When the heavy fans shut off, Grace stood up and tested the air with her nose. It smelled okay, if that meant anything. Her face and hands tingled. She examined her palms and winced, happy for the moment that a mirror was not nearby.
Grace made her way over to where Michael lay. He wasn’t moving. She turned his head towards her. His lifeless blue eyes stared back at her. She grabbed his wrist, lowered her ear to his face and took stock. No breath, no chest motion, no pulse. No Michael. Gramps didn’t have a sailor song in his repertoire to make this scene any better. Grace turned quickly and vomited on the floor. Blackish blood curdled in her rejected lunch.
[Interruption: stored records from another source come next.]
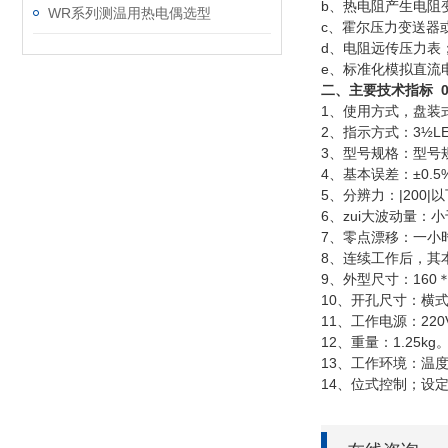
b、热电阻产生电阻
WR系列测温用热电偶选型
c、霍尔压力变送器
d、电阻远传压力表
e、标准化模拟直流
二、主要技术指标 055
1、使用方式，盘装
2、指示方式：3½LE
3、型号规格：型号
4、基本误差：±0.5%
5、分辨力：|200|
6、zui大波动量
7、零点漂移：一小
8、连续工作后，其
9、外型尺寸：160＊
10、开孔尺寸：横式
11、工作电源：220V
12、重量：1.25kg
13、工作环境：温度
14、位式控制；设定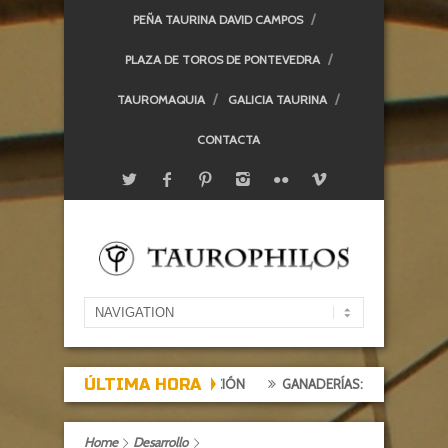
PEÑA TAURINA DAVID CAMPOS
PLAZA DE TOROS DE PONTEVEDRA
TAUROMAQUIA
GALICIA TAURINA
CONTACTA
ÚLTIMA HORA
EXPECTACIÓN, TARDE DE DECEPCIÓN
GANADERÍAS: ALCURRUCÉN
Home
Desarrollo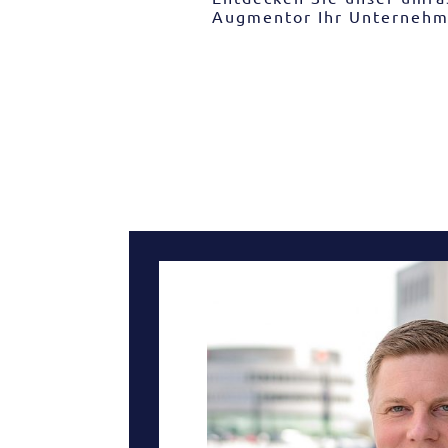
Augmentor Ihr Unternehme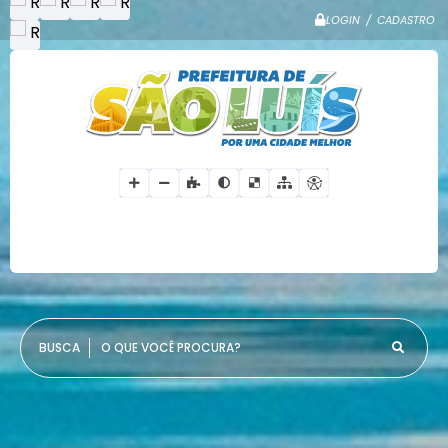
LOGIN / CADASTRO
O QUE VOCÊ PROCURA?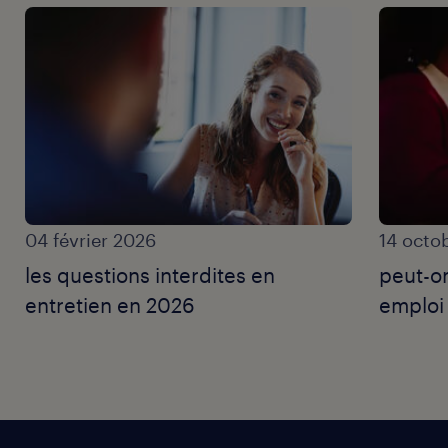
04 février 2026
14 octo
les questions interdites en
peut-o
entretien en 2026
emploi 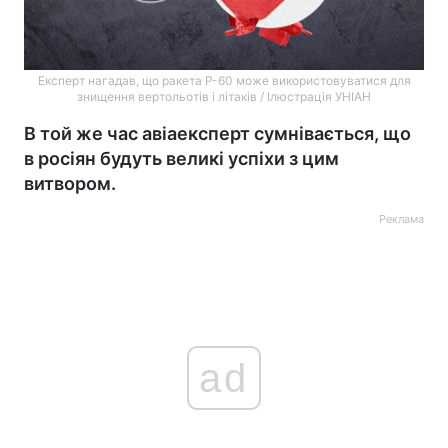
Експерт нагадав, що ракета Р-60 може використовуватися для
знищення вертольотів і літаків / Ілюстрація УНІАН
В той же час авіаексперт сумнівається, що
в росіян будуть великі успіхи з цим
витвором.
Реклама
ad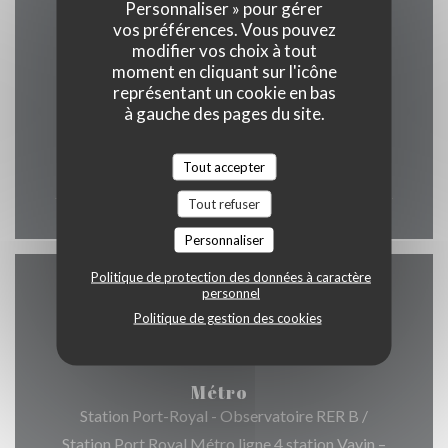
Personnaliser » pour gérer
vos préférences. Vous pouvez
Horaires
modifier vos choix à tout
moment en cliquant sur l'icône
représentant un cookie en bas
à gauche des pages du site.
Lun
-
Dim
Tout accepter
12h00 - 00h00
Tout refuser
Personnaliser
Politique de protection des données à caractère
personnel
Accès
Politique de gestion des cookies
Métro
Station Port-Royal - Observatoire RER B /
Station Port Royal Métro ligne 4 station Vavin –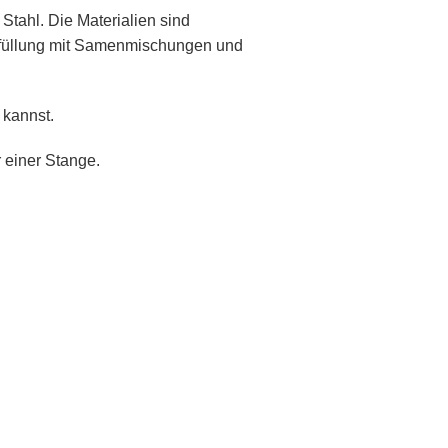
Stahl. Die Materialien sind
Befüllung mit Samenmischungen und
 kannst.
 einer Stange.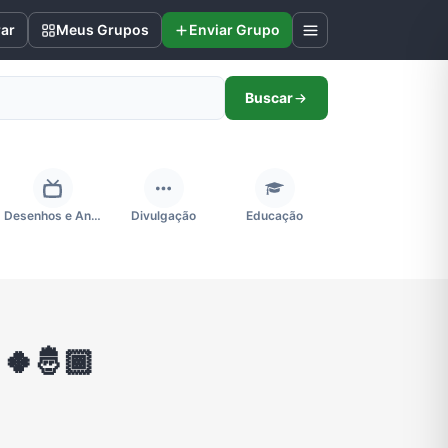
rar
Meus Grupos
Enviar Grupo
Buscar
Desenhos e Animes
Divulgação
Educação
Futebol
Games e Jogos
Ganhar Dinheiro
🍀🤴🏾
Negócios & Empreendedorismo
Notícias
Outros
Despite her dizziness, Grace rose and steadied herself on the steel counter top. The dozen paces to the open centrifuge might as well have been miles. She made her way hand-over-hand from table to bench, from scan table to eyewash station. Her peripheral vision left her. Grace knew that wasn’t just a stress response. They saw the same thing in the rats. The limbic system and optic nerve were a part of the prognosis. She’d be blind in minutes, babbling like an idiot not long after. She thought back on her partner. There wasn’t much time to shut this down.
The centrifuge was cracked from the violent reaction. There wasn’t any compound left in the canisters. She imagined it seeping and slithering just out of sight. It would be hiding from her, plotting its next move.
She knew the risks when they brought that sample back from Marianas Trench. It wasn’t really alive, but it wasn’t quite not, was it? Little difference, it killed whatever came in contact with it. Motive didn’t matter. Survival did.
The intercom buzzed overhead. “Grace.” The voice was grim, yet familiar and welcome.
She turned towards the main glass doors. The illusion of freedom taunted her. Doctor Mintz and some five-star jarhead stared at her. Grace stumbled to the control panel beside the door. Hovering over the useless ‘open’ button, she pressed the ‘two-way’ instead.
“Hey, boss,” she said quietly. Her voice was thick as her tongue struggled to work. “Our goose is cooked. This facility is compromised. It’s just me and “The Sludge” here now. I authorize you to scrub. Torch and salt.”
Mintz’ face blanched and his lips formed a tight line. “I’m sorry, Grace. For both of you.” He nodded to the soldier. The man silently retreated to make his preparations. She waved weakly to her mentor as the metal blast door came down. Grace was all alone now. Well, mostly. The sense of ‘otherness’ played with her crumbling mind.
The fans spun up again. Grace smelled the mixture of ether and propellant fill the room. She didn’t bother with the mask this time. The anesthetic was preferable to the flame.